**TASK REQUIREMENTS**
Write down exactly what lies from the line containing "BDH funciona como un espacio co" to the end of the records, inclusive, and omit the pictures.

(Source data)

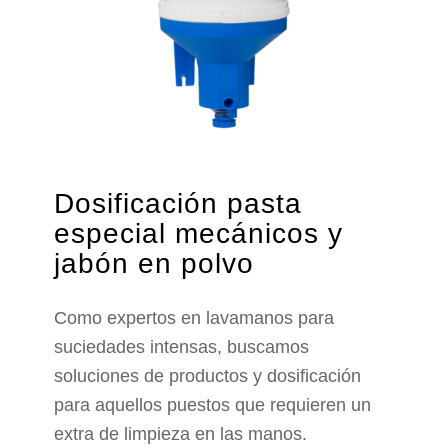
Dosificación pasta
especial mecánicos y
jabón en polvo
Como expertos en lavamanos para
suciedades intensas, buscamos
soluciones de productos y dosificación
para aquellos puestos que requieren un
extra de limpieza en las manos.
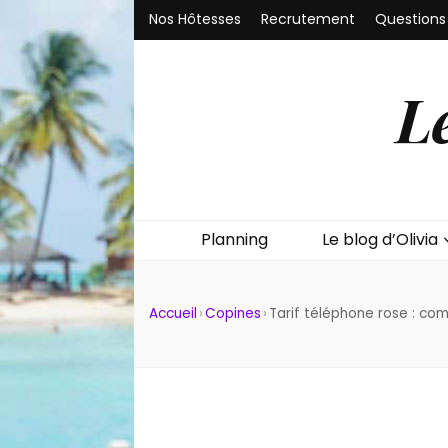
Nos Hôtesses
Recrutement
Questions
L
Planning
Le blog d’Olivia
Accueil
›
Copines
›
Tarif téléphone rose : co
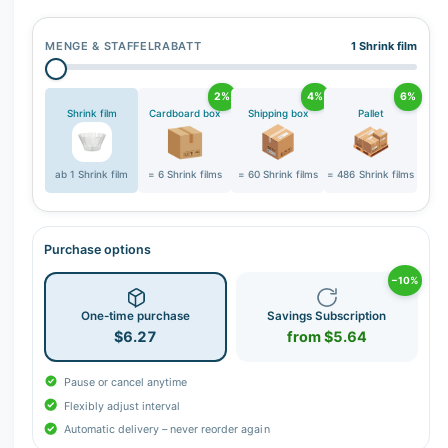
r
y
MENGE & STAFFELRABATT
1 Shrink film
v
i
2%
4%
6%
e
Shrink film
Cardboard box
Shipping box
Pallet
w
ab 1 Shrink film
= 6 Shrink films
= 60 Shrink films
= 486 Shrink films
Purchase options
−10%
One-time purchase
Savings Subscription
$6.27
from $5.64
Pause or cancel anytime
Flexibly adjust interval
Automatic delivery – never reorder again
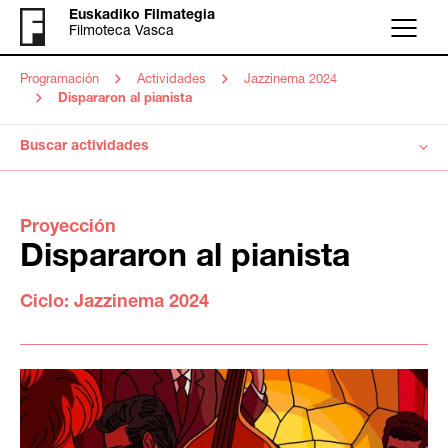
Euskadiko Filmategia
Filmoteca Vasca
Menú
Programación
Actividades
Jazzinema 2024
Dispararon al pianista
Buscar actividades
Proyección
Dispararon al pianista
Ciclo:
Jazzinema 2024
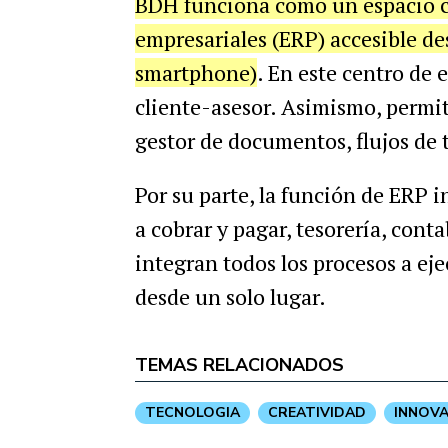
BDH funciona como un espacio co
empresariales (ERP) accesible des
smartphone)
. En este centro de 
cliente-asesor. Asimismo, permi
gestor de documentos, flujos de 
Por su parte, la función de ERP 
a cobrar y pagar, tesorería, cont
integran todos los procesos a eje
desde un solo lugar.
TEMAS RELACIONADOS
TECNOLOGIA
CREATIVIDAD
INNOV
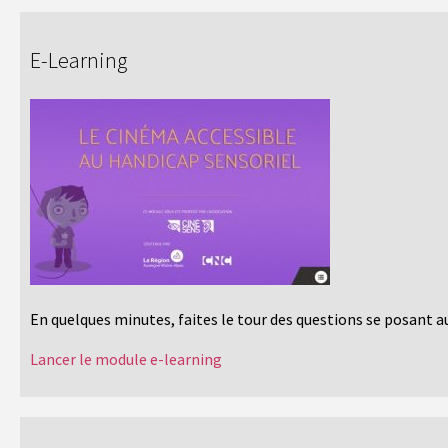
E-Learning
En quelques minutes, faites le tour des questions se posant a
Lancer le module e-learning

**RESPONSE BELOW**
BDH funciona como un espacio co
empresariales (ERP) accesible des
smartphone)
. En este centro de 
cliente-asesor. Asimismo, permi
gestor de documentos, flujos de 
Por su parte, la función de ERP 
a cobrar y pagar, tesorería, cont
integran todos los procesos a eje
desde un solo lugar.
TEMAS RELACIONADOS
TECNOLOGIA
CREATIVIDAD
INNOV
E-Learning
En quelques minutes, faites le tour des questions se posant a
Lancer le module e-learning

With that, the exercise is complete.